I am posting my question in this section of the forum, as most of the work required for these projects will be scroll saw related I assume.

Has anyone ordered on line any of the toy patterns/plans from http://www.toymakingplans.com, if so are these plans of a good quality and do you have to do the conversion from (UK) sterling to dollars when paying or do they make the conversion for you.

I would be paying by credit card, so does the credit card company put on any surcharge, sorry if this is a silly question, but I have never ventured to make a purchase outside of the (UK) before, all new ground to me. :shock: 

Many thanks.

Chris R.


----------



## bodgerbaz (19 Feb 2014)

Well they take PayPal Chris so it shouldn't be a problem. If you don't have a PayPal account it's well worth it these days and is very secure. 

You might also want to check out http://toysandjoys.com/ I've used them a couple of times and they have some fabulous well designed plans.


----------



## jonluv (19 Feb 2014)

I bought their Fifties Car set and paid by Paypal, about £9, the plans are easy to follow and printing requirements are minimal

You can download their free Bobsy cars or similar name . I posted some pictures of them today.

Be aware that our A4 is slightly different to USA letter size can cause a slight problem but easily overcome.

I cut the wheels with a hole saw but think a bought type or a lathe made one would be better

It may be possible for me to email you a set for a car if you would like me to try

John


----------



## gilljc (19 Feb 2014)

I have made their vintage biplane, cicatrelli grandprix car, pony and cart, and the digger, also some of the fifties cars plus the free ones.
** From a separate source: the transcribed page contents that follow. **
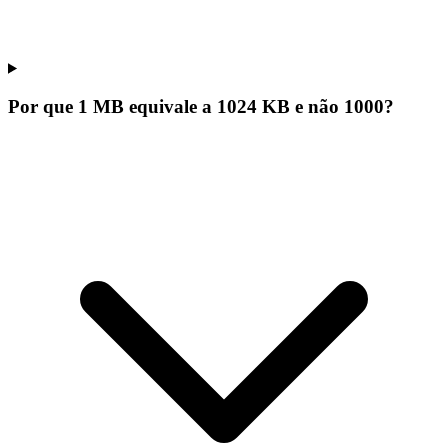
Por que 1 MB equivale a 1024 KB e não 1000?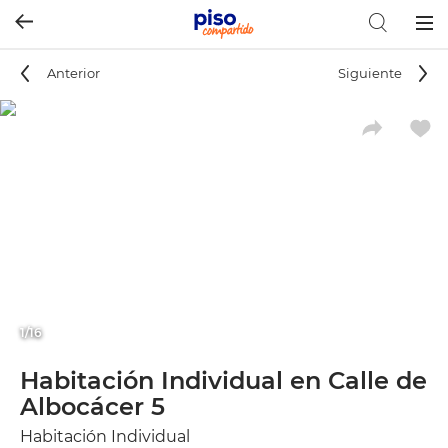
Togg
navig
Anterior
Siguiente
1/16
Habitación Individual en Calle de
Albocácer 5
Habitación Individual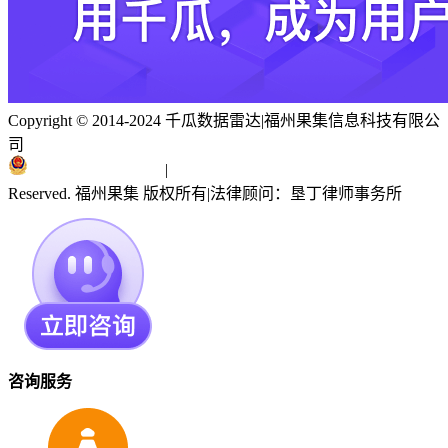
Copyright © 2014-2024 千瓜数据雷达
|
福州果集信息科技有限公
司
闽ICP备19018186号
|
闽公网安备 35010402351303号
Reserved. 福州果集 版权所有
|
法律顾问：垦丁律师事务所
咨询服务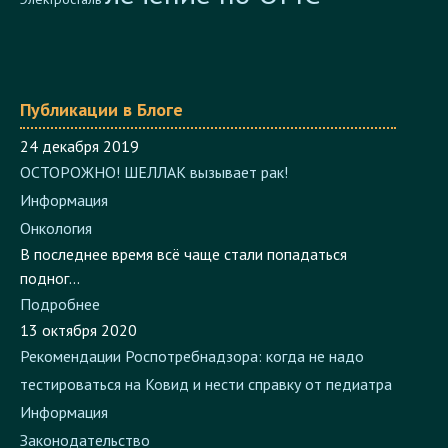
Публикации в Блоге
24 декабря 2019
ОСТОРОЖНО! ШЕЛЛАК вызывает рак!
Информация
Онкология
В последнее время всё чаще стали попадаться
подног...
Подробнее
13 октября 2020
Рекомендации Роспотребнадзора: когда не надо
тестироваться на Ковид и нести справку от педиатра
Информация
Законодательство
В сентябре от родителей поступило огромное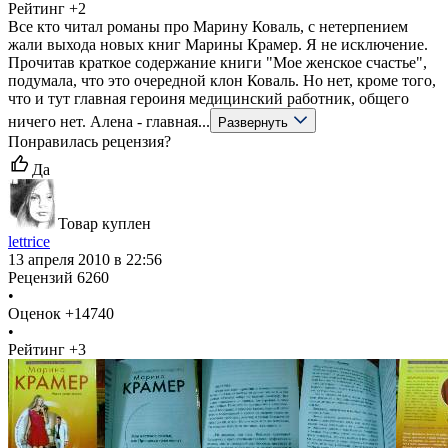
Рейтинг
+2
Все кто читал романы про Марину Коваль, с нетерпением
жали выхода новых книг Марины Крамер. Я не исключение.
Прочитав краткое содержание книги "Мое женское счастье",
подумала, что это очередной клон Коваль. Но нет, кроме того,
что и тут главная героиня медицинский работник, общего
ничего нет. Алена - главная...
Развернуть
Понравилась рецензия?
Да
Товар куплен
lettrice
13 апреля 2010 в 22:56
Рецензий
6260
•
Оценок
+14740
•
Рейтинг
+3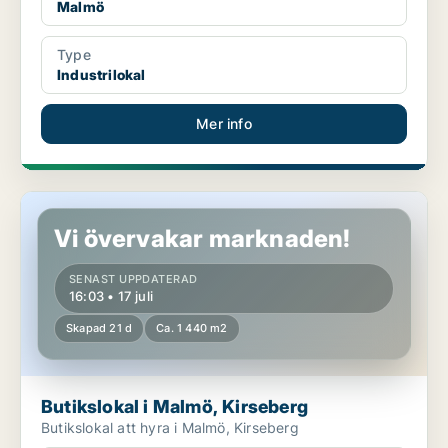
Malmö
Type
Industrilokal
Mer info
Butikslokal i Malmö, Kirseberg
Vi övervakar marknaden!
SENAST UPPDATERAD
16:03 • 17 juli
Skapad 21 d
Ca. 1 440 m2
Butikslokal i Malmö, Kirseberg
Butikslokal att hyra i Malmö, Kirseberg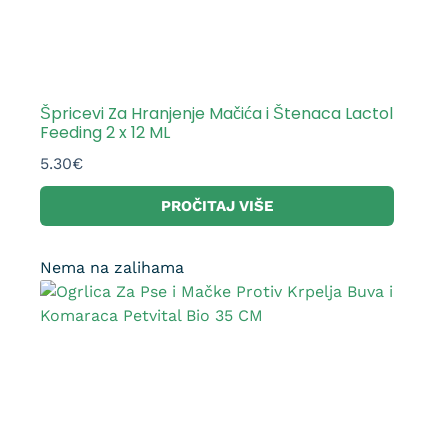
Špricevi Za Hranjenje Mačića i Štenaca Lactol
Feeding 2 x 12 ML
5.30
€
PROČITAJ VIŠE
Nema na zalihama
I have had no problems buying and using the plans, which are good quality, as long as you check that your computer doesn't change the scale, but that is checkable, as they have a ruler printed on the plans to check scale. Buying is easy, and as far as I know there is no surcharge. I f you don't have paypal, I would recommend it, it helped me when I was unable to get a purchase delivered from another company, I was able to go through their resolution process and got my money back.
Order and enjoy


----------



## ChrisR (19 Feb 2014)

Many thanks Baz, John and Gill, for your replies, I think I may email Toymakingplans first to try and sort out currency exchange rate.
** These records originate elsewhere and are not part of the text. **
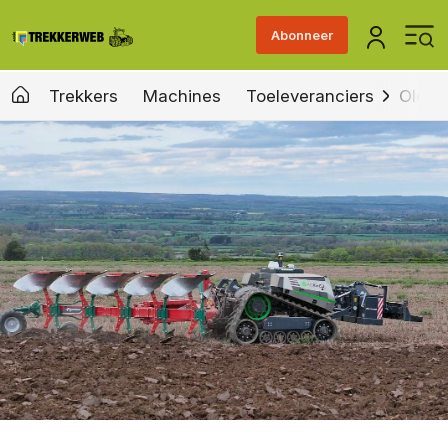
Abonneer
Trekkers
Machines
Toeleveranciers
Old &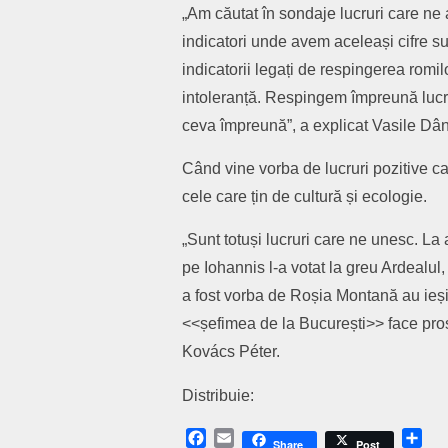
„Am căutat în sondaje lucruri care ne 
indicatori unde avem aceleași cifre sunt
indicatorii legați de respingerea romi
intoleranță. Respingem împreună lucru
ceva împreună”, a explicat Vasile Dâ
Când vine vorba de lucruri pozitive ca
cele care țin de cultură și ecologie.
„Sunt totuși lucruri care ne unesc. La a
pe Iohannis l-a votat la greu Ardealul,
a fost vorba de Roșia Montană au ieși
<<șefimea de la București>> face prost
Kovács Péter.
Distribuie:
Facebook
Email
Sh
Share
Post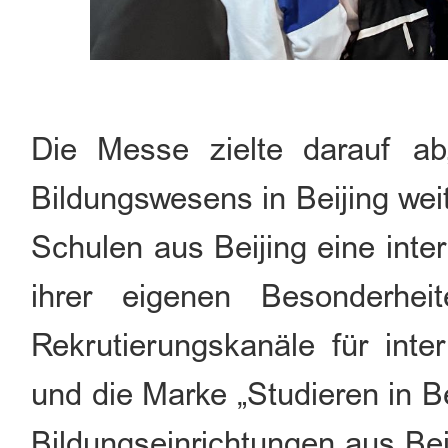
Die Messe zielte darauf ab,
Bildungswesens in Beijing wei
Schulen aus Beijing eine inte
ihrer eigenen Besonderhe
Rekrutierungskanäle für inte
und die Marke „Studieren in B
Bildungseinrichtungen aus Beij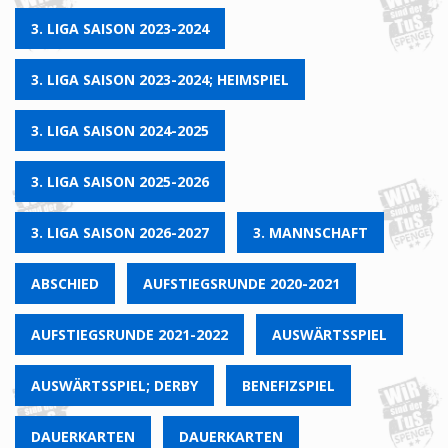
3. LIGA SAISON 2023-2024
3. LIGA SAISON 2023-2024; HEIMSPIEL
3. LIGA SAISON 2024-2025
3. LIGA SAISON 2025-2026
3. LIGA SAISON 2026-2027
3. MANNSCHAFT
ABSCHIED
AUFSTIEGSRUNDE 2020-2021
AUFSTIEGSRUNDE 2021-2022
AUSWÄRTSSPIEL
AUSWÄRTSSPIEL; DERBY
BENEFIZSPIEL
DAUERKARTEN
DAUERKARTEN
There is no chance of me using Paypal. 
I have stopped using a (UK) supplier (not wood work related) because they switched their payment method to Paypal. 


John many thanks for the offer of a plan, but another member of this forum Emailed a plan/pattern some time ago, and I was unable to copy it out, It was not the fault of the sender, but my zero computer skills. #-o 


Take care.

Chris R.

Chris R.


----------



## toesy (19 Feb 2014)

Hi Chris

If it helps, I could buy the plan for you, print it and post it to you if you want.
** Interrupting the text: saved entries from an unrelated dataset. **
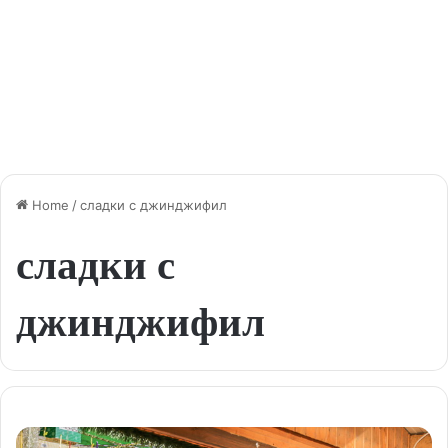
Home
/
сладки с джинджифил
сладки с
джинджифил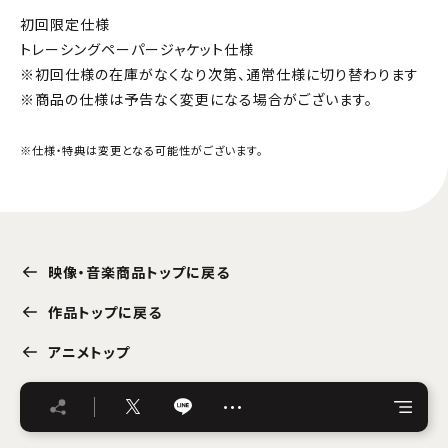
初回限定仕様
トレーシングペーパージャケット仕様
※初回仕様の在庫がなくなり次第、通常仕様に切り替わります
※商品の仕様は予告なく変更になる場合がございます。
※仕様・特典は変更となる可能性がございます。
映像・音楽商品トップに戻る
作品トップに戻る
アニメトップ
…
I think I would need your email address, and then I could register it as you.

I'm happy to help, let me know

toesy


----------



## ChrisR (20 Feb 2014)

Toesy.

Many thanks for the offer. I will see how things go, I may well get back to you.

I had a look at the other toy plan site, you posted the link for, looks interesting.

Thanks again.

Chris R.


----------



## finneyb (20 Feb 2014)

Chris,

Exchange rate will be determined by credit card co - its about $1.60 to £1, but will vary slightly through the day and is usually better than bureaus/banks.
Tesco cc do include a charge - although you don't see it - it's hide in the exchange rate - 2.5% from memory.
SAGA cc do not include a charge.
We spend some time in US and always use Saga cc over there. But for the amount you are spending suggest its half of b***** all.

Brian


----------



## ChrisR (20 Feb 2014)

Brian.

Many thanks for the info.

My wife is half American, may be I could claim some form of citizens rights. :lol: 

Chris R.


----------